Is Everything That Didn’t Work Worthless? Part III
We’re talking about nobody’s favorite subject, hedge funds. Last week we dispensed with the ugly topic of hedge fund fees, and this week we’ll take a deep breath and tackle the even more noxious topic of hedge fund performance.
On the surface, the only way to describe recent hedge fund performance is “terrible.” Over the past five years, for example, while the S&P 500 was producing north of 16% per annum (!), the HFRI Fund of Hedge Funds was producing about 3%.
Okay, now that we’ve got that out of the way, let’s begin thinking like successful investors, rather than dumb money chasing whatever’s hot. Who, in fact, cares what the S&P did? If we wanted to own the S&P we know how to do it. Hedge funds are doing something very different, and if we want that, which we do because we’re thoughtful, successful, long-term investors, we’ll just have to accustom ourselves to a return stream that is different from that of the S&P. Sometimes that return stream will be better and sometimes it will be worse, but the fact that it’s different is what makes it valuable.
But before we get to that, let’s expand our invest horizon beyond US stocks, especially since those stocks are now priced at nosebleed levels thanks to our annoying friends at the Fed. In order to build a diversified investment portfolio, we need to own a lot more than US stocks, so let’s put hedge fund performance in that broader context.
In the process we’ll not look at the HFRI benchmark, which shows the performance of the average hedge fund, because investors in their right minds would never buy an average hedge fund. Instead, we’ll look at the best of those funds, the ones selected by the better endowments and wealth management firms and which, as noted in my last post, have produced roughly 3% more than the average fund. So how did these hedge funds stack up against other asset class returns?

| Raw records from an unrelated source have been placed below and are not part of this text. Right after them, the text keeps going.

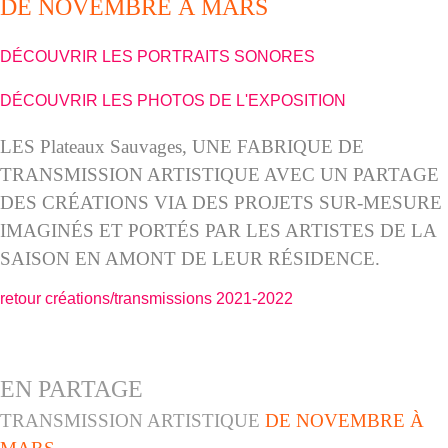
DE NOVEMBRE À MARS
DÉCOUVRIR LES PORTRAITS SONORES
DÉCOUVRIR LES PHOTOS DE L'EXPOSITION
LES Plateaux Sauvages, UNE FABRIQUE DE
TRANSMISSION ARTISTIQUE AVEC UN PARTAGE
DES CRÉATIONS VIA DES PROJETS SUR-MESURE
IMAGINÉS ET PORTÉS PAR LES ARTISTES DE LA
SAISON EN AMONT DE LEUR RÉSIDENCE.
retour créations/transmissions 2021-2022
EN PARTAGE
TRANSMISSION ARTISTIQUE
DE NOVEMBRE À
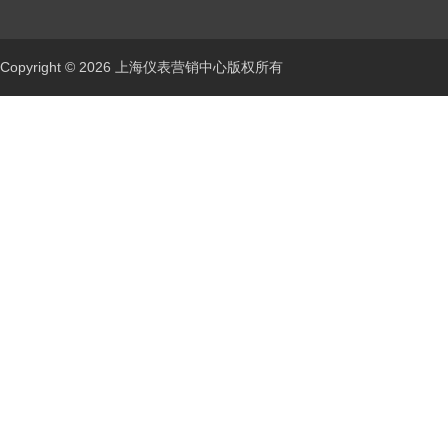
Copyright © 2026 上海仪表营销中心版权所有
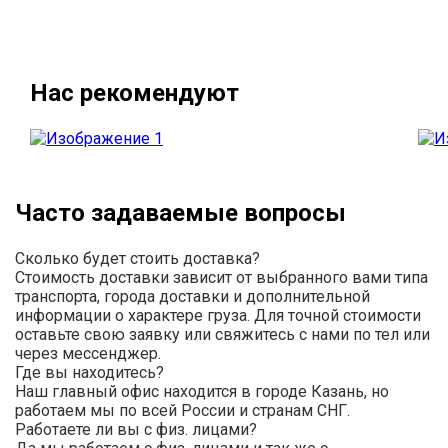
Нас рекомендуют
Часто задаваемые вопросы
Сколько будет стоить доставка?
Стоимость доставки зависит от выбранного вами типа
транспорта, города доставки и дополнительной
информации о характере груза. Для точной стоимости
оставьте свою заявку или свяжитесь с нами по тел или
через мессенджер.
Где вы находитесь?
Наш главный офис находится в городе Казань, но
работаем мы по всей России и странам СНГ.
Работаете ли вы с физ. лицами?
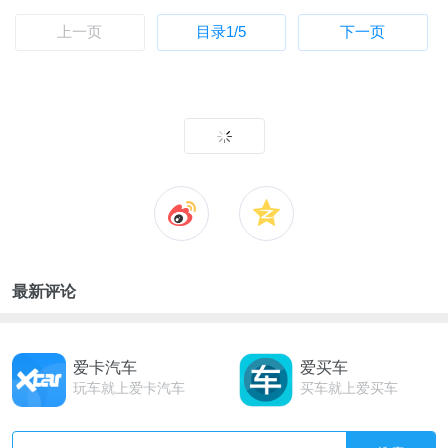
上一页
目录
1
/5
下一页
最新评论
爱卡汽车
爱买车
玩车就上爱卡汽车
买车就上爱买车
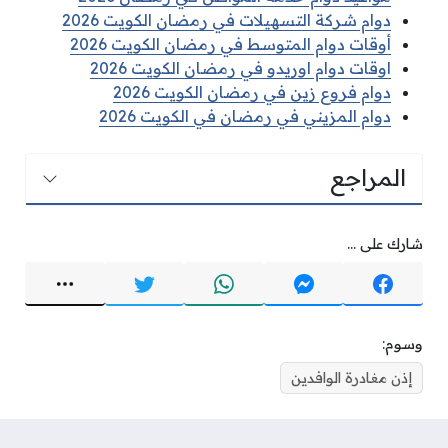
دوام شركة التسهيلات في رمضان الكويت 2026
أوقات دوام المتوسط في رمضان الكويت 2026
اوقات دوام اوريدو في رمضان الكويت 2026
دوام فروع زين في رمضان الكويت 2026
دوام المزيني في رمضان في الكويت 2026
المراجع
شارك على ...
وسوم:
إذن مغادرة الوافدين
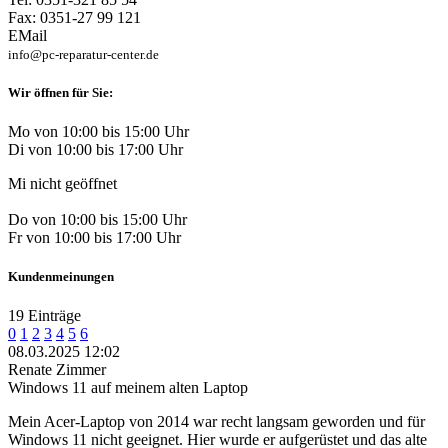
Fax: 0351-27 99 121
EMail
info@pc-reparatur-center.de
Wir öffnen für Sie:
Mo von 10:00 bis 15:00 Uhr
Di von 10:00 bis 17:00 Uhr
Mi nicht geöffnet
Do von 10:00 bis 15:00 Uhr
Fr von 10:00 bis 17:00 Uhr
Kundenmeinungen
19 Einträge
0
1
2
3
4
5
6
08.03.2025 12:02
Renate Zimmer
Windows 11 auf meinem alten Laptop
Mein Acer-Laptop von 2014 war recht langsam geworden und für
Windows 11 nicht geeignet. Hier wurde er aufgerüstet und das alte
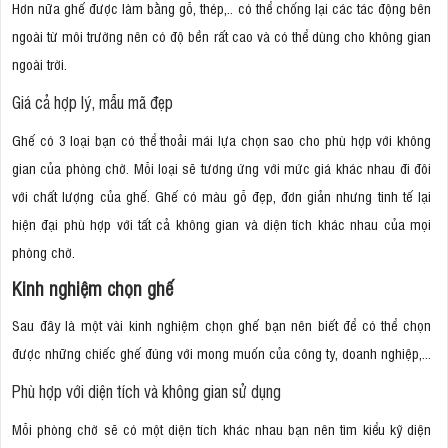
Hơn nữa ghế được làm bằng gỗ, thép,.. có thể chống lại các tác động bên
ngoài từ môi trường nên có độ bền rất cao và có thể dùng cho không gian
ngoài trời.
Giá cả hợp lý, mẫu mã đẹp
Ghế có 3 loại bạn có thể thoải mái lựa chọn sao cho phù hợp với không
gian của phòng chờ. Mỗi loại sẽ tương ứng với mức giá khác nhau đi đôi
với chất lượng của ghế. Ghế có màu gỗ đẹp, đơn giản nhưng tinh tế lại
hiện đại phù hợp với tất cả không gian và diện tích khác nhau của mọi
phòng chờ.
Kinh nghiệm chọn ghế
Sau đây là một vài kinh nghiệm chọn ghế bạn nên biết để có thể chọn
được những chiếc ghế đúng với mong muốn của công ty, doanh nghiệp,...
Phù hợp với diện tích và không gian sử dụng
Mỗi phòng chờ sẽ có một diện tích khác nhau bạn nên tìm kiểu kỹ diện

Non-US developed country stocks produced almost 8% over the past five years, better than the best hedge funds at 6%, but not light years better. And keep in mind that the ECB and the BOJ were also busily making their rich citizens richer and their poor citizens poorer, aping the Fed.
Emerging markets equities produced 3% over the past five years, half as much as hedge funds and with vastly greater volatility.
Municipal bonds also produced about 3% over this time period, with somewhat less volatility than hedge funds but also half the return.
US Treasuries produced 1.1%.
Cash produced nothing.
In other words, viewed from anything other than the parochial perspective of the S&P 500, while hedge fund performance was nothing to write home about, it was also nothing to get alarmed about, either.
Like value managers, hedge funds, even the best of them, cannot produce outstanding performance when a stock market is rigged to go only up. A typical long/short hedge fund manager will be only about 60% net long – maybe a bit more sometimes – and therefore the fund cannot, by definition, beat a Bull Market. Short sellers are obviously dead meat. More complex, absolute return hedge funds require fundamentally driven markets to open up arbitrage and mispricing opportunities. About the only funds that have any chance of producing reasonable performance in a rigged market are activist funds that are creating value through their own actions.
In any event, the important point about hedge funds is not how they did in the recent past, other than to understand why that performance came about. Like value managers, the important thing is to understand how hedge funds are likely to perform in the future. And here the news is much more positive.
In fits and starts the Fed is gradually moving away from its catastrophic Quantitative Easing program and is trying to raise rates to more normal levels. In this case it’s actually way behind the market, as bond yields have soared recently, well in advance of the Fed’s puny bump-up in rates a few weeks ago. (Between October and yearend Treasury yields rose more than 8/10 of 1%, the most in 22 years.)
As Fed interference slowly evaporates, stock markets will, for the first time since 2008, begin to respond to fundamental forces and to operate fairly. In that environment hedge fund managers will, as they have done for so many years, prove their worth. Going forward, a portfolio tilted toward value and hedge will be a valuable thing to own, but it will be owned only by a very small group of sophisticated investors. Everybody else will ride the Vanguard S&P 500 Index Fund straight to perdition.